DBS Vickers to transfer Hong Kong retail brokerage clients to sister bank
- The securities arm of DBS Group will continue to service institutional clients, act as the bank’s execution broker
- Clients have the option to transfer to a new account with DBS Bank or another bank or close their account after the closure of its retail business on December 31
For more than four decades, the Vickers name has been associated with retail investing in Hong Kong.
On Monday, that time will pass.
The change comes after DBS Group, the Singapore financial services company, announced earlier this year that it would merge the retail brokerage operations of its DBS Vickers securities arm with DBS Bank, the largest lender in Singapore and Southeast Asia.
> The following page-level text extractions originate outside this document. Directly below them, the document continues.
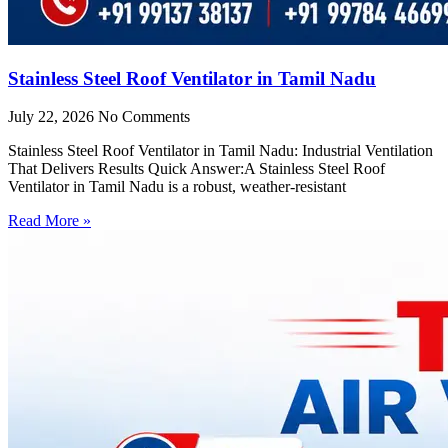
Stainless Steel Roof Ventilator in Tamil Nadu
July 22, 2026
No Comments
Stainless Steel Roof Ventilator in Tamil Nadu: Industrial Ventilation
That Delivers Results Quick Answer:A Stainless Steel Roof
Ventilator in Tamil Nadu is a robust, weather-resistant
Read More »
DBS Vickers stopped accepting buy orders from retail clients in October and will discontinue its retail business as of Monday.
Clients had the option to transfer a new account with DBS Bank or another bank before December 31 or close their account.
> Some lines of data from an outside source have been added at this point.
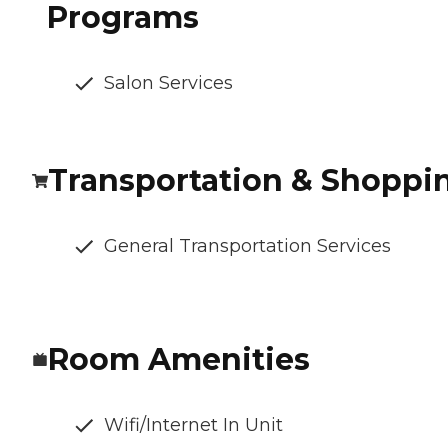
Programs
Salon Services
Transportation & Shoppi
General Transportation Services
Room Amenities
Wifi/Internet In Unit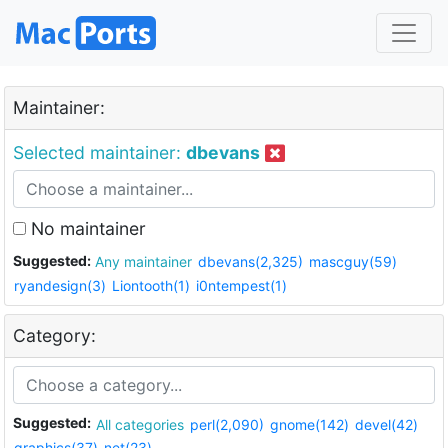
Maintainer:
Selected maintainer:
dbevans
No maintainer
Suggested:
Any maintainer
dbevans(2,325)
mascguy(59)
ryandesign(3)
Liontooth(1)
i0ntempest(1)
Category:
Suggested:
All categories
perl(2,090)
gnome(142)
devel(42)
graphics(37)
net(23)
“The move will enable the bank to better focus on the retail brokerage business as a priority area for growth, investment and digitisation, and achieve further synergies,” DBS said in announcing the change in July.
The remaining DBS Vickers business will continue to serve institutional clients and act as the bank’s execution broker in Hong Kong, the company said.
Stephen Chu, a long-term client of DBS Vickers, said he was shocked to hear that its retail brokerage operations were being discontinued and was in the process of transferring his equity and Reit holdings to another brokerage.
“Over the years, I was quite happy with the full service I received from DBSV, especially the analytical property reports written by renowned property analyst Jeff Yau and his team,” Chu said.
Chu said that it was a pity that DBS Vickers was “winding down” its retail brokerage business, “but I am happy with the profits I have made over the years via their brokerage”.
DBS Vickers traces its roots to Vickers, Da Costa & Co., a British brokerage that was founded in 1917 and whose co-founder was Winston Churchill’s stockbroker.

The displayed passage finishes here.